2. Description of the Prior Art
Circuit board contacts which include a body portion for connection to an electrical device and a mounting portion adapted for insertion into a conductively plated through-hole in a circuit board are well known in the electrical arts and assume a variety of configurations. A first type is described in U.S. Pat. No. 2,994,057 and includes a solid mounting portion provided with ridged fins which is press fitted into the circuit board hole. This type of contact has not proven suitable since the circuit board is relatively fragile and is easily damaged by the high radial and axial forces produced during the press fitting operation and because the fins tend to dig into and injure the hole plating.
An improved contact of this type is described in U.S. Pat. No. 3,827,004 in which the mounting portion of the contact is generally H-shaped with four fins which collapse upon insertion into the circuit board hole. Although the four fins tend to collapse uniformly and accurately locate the contact within the circuit board hole, they do not have sufficient resiliency to maintain a relatively high retention force between the mounting portion and the circuit board hold.
Another type of contact includes a mounting portion which is flattened and split to form two branches separated like the eye of a needle that provide a resilient interference fit between the contact and the hole as described in U.S. Pat. No. 3,917,375. Although this contact advantageously requires a low insertion force and produces a relatively high retention force due to the spring action of the branches, the area of the contact engaging the hole is not sufficient to insure accurate location of the contact and does not provide for efficient heat transfer or secure electrical engagement.
U.S. Pat. No. 4,066,326 provides three resilient branches by twice splitting the mounting portion of the contact and separating the central branch in a direction opposite to that of the two outer branches. The three branches triangularly contact the circuit board hole and more positively locate the contact with respect to the circuit board than does the previous branched contact. However, the engagement area between the contact and the hole is still relatively small and does not provide efficient electrical engagement or heat transfer between the contact and the plated circuit board hole.

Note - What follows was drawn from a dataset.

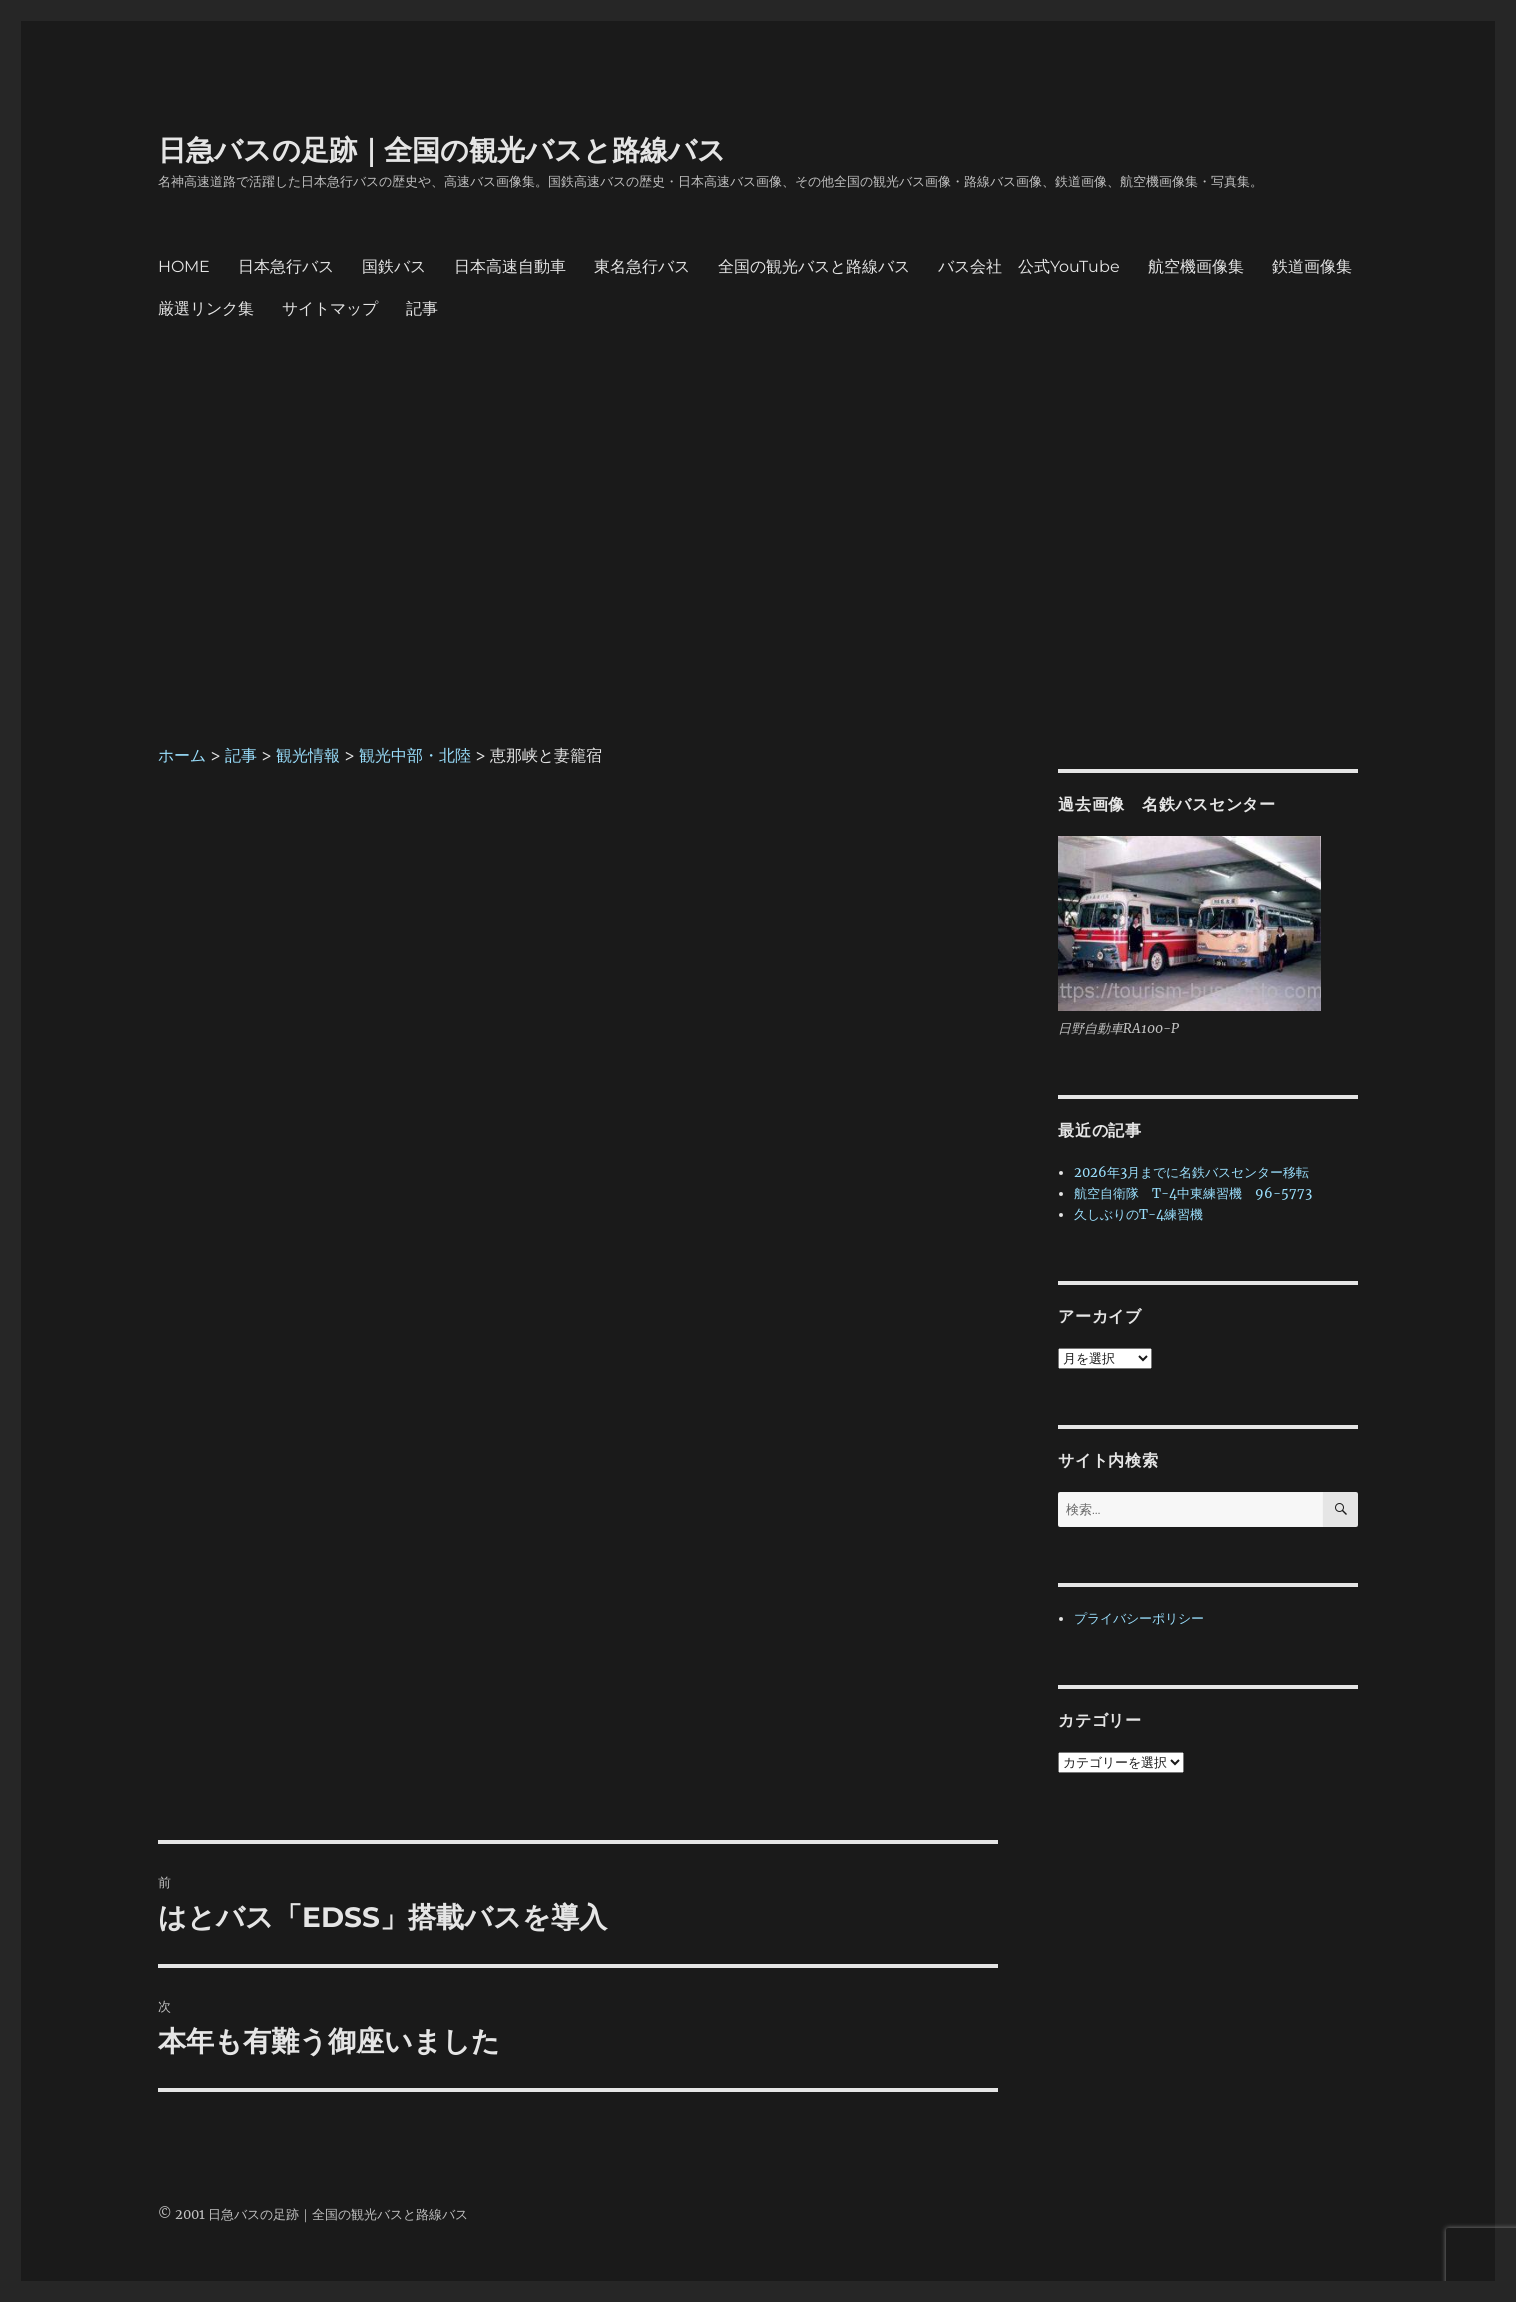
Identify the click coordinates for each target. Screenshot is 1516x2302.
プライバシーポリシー (1139, 1618)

Another type of branched contact is described in U.S. Pat. No. 4,186,982 in which the mounting portion of the contact is sheared but the two branches thus formed are offset parallel to the shear plane rather than perpendicularly as in U.S. Pat. No. 3,917,375. This configuration is designed to create a high retention force, but does so at the expense of an undesirably high insertion force. In addition, the area of contact between the mounting portion and the hole is again relatively small.
In addition to the specific disadvantages associated with the various types of contacts and noted above, all of the contacts described thus far have a common disadvantage in that a relatively large mass of material must be availble at the mounting portions of the contacts in order to form the configurations which grip the circuit board hole. If the portion of the contact which extends above the circuit board for connection to an electrical device is to be thin and narrow, as is typically the case, material must be removed and discarded which causes machining expense and waste.
U.S. Pat. No. 4,155,321 discloses a contact which eliminates this waste by starting with a thin sheet and rolling the mounting portion into a resilient cylinder which is inserted into the circuit board hole. While this contact provides a low insertion force, a relatively high retention force, and a large engagement area between the contact and the circuit board, it is relatively expensive to manufacture because the rolling operation is difficult to perform and a large amount of material is necessary to form the cylinder.